Pamiętam swój zachwyt na początku trzeźwienia, gdy okazało się, że to wszystko, o czym nie miałem wcześniej pojęcia, wchodzi mi do głowy, a - co więcej - mam do tego dryg.
Byłem piątkowym uczniem i uważam się za osobę oczytaną. Jeśli nie umiem czegoś, najlepiej uczy mi się z książek. Czytałem więc wtedy mistyczne teksty Wschodu i Zachodu, religijne pozycje różnych religii szukając w nich mojej koncepcji Boga. Jedyne, co wiedziałem to tyle, że nie chcę być w wierze, w której zostałem wychowany. Wkrótce koncepcje zaczęły mi się mieszać, podobnie jak teksty i osoby mistyków.

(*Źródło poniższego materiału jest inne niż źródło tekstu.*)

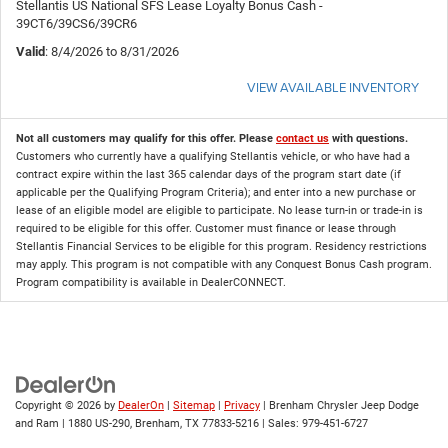
Stellantis US National SFS Lease Loyalty Bonus Cash -
39CT6/39CS6/39CR6
Valid
: 8/4/2026 to 8/31/2026
VIEW AVAILABLE INVENTORY
Not all customers may qualify for this offer. Please
contact us
with questions.
Customers who currently have a qualifying Stellantis vehicle, or who have had a
contract expire within the last 365 calendar days of the program start date (if
applicable per the Qualifying Program Criteria); and enter into a new purchase or
lease of an eligible model are eligible to participate. No lease turn-in or trade-in is
required to be eligible for this offer. Customer must finance or lease through
Stellantis Financial Services to be eligible for this program. Residency restrictions
may apply. This program is not compatible with any Conquest Bonus Cash program.
Program compatibility is available in DealerCONNECT.
Copyright © 2026
by
DealerOn
|
Sitemap
|
Privacy
| Brenham Chrysler Jeep Dodge
and Ram
|
1880 US-290,
Brenham,
TX
77833-5216
| Sales:
979-451-6727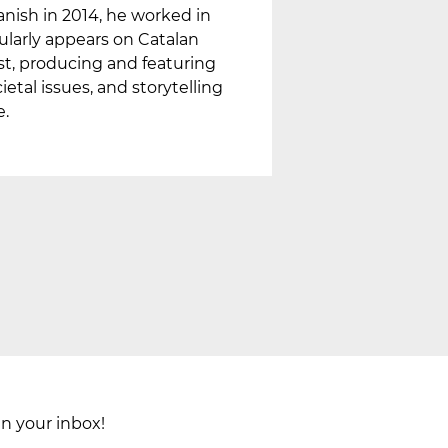
nish in 2014, he worked in
gularly appears on Catalan
ast, producing and featuring
etal issues, and storytelling
e.
in your inbox!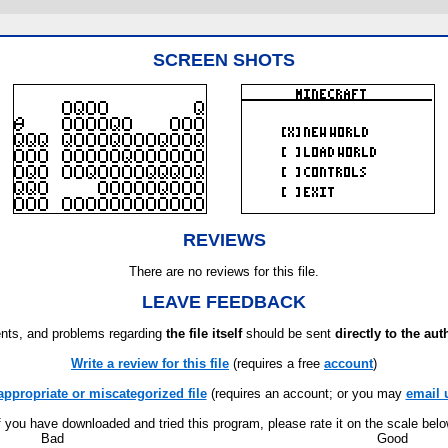
SCREEN SHOTS
REVIEWS
There are no reviews for this file.
LEAVE FEEDBACK
ts, and problems regarding
the file itself
should be sent
directly to the aut
Write a review for this file
(requires a free
account
)
appropriate or miscategorized file
(requires an account; or you may
email 
f you have downloaded and tried this program, please rate it on the scale bel
Bad
Good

Wtedy, pokazując Synom filmy mojej młodości, obejrzeliśmy Gwiezdne Wojny i w pewnym momencie pomyślałem: właściwie, dlaczego nie?
Kościół Jedi istnieje, posiada nawet pewną popularność. Nigdy nie nauczyłem się ich zasad, choć nie są trudne. Postanowiłem nie zgłębiać tekstów, a Gwiezdne Wojny oglądać z przyjemnością.
I wciąż piszę na wszelkich rocznicach trzeźwości: Niech Moc będzie z Tobą. Jakkolwiek Ją pojmujesz.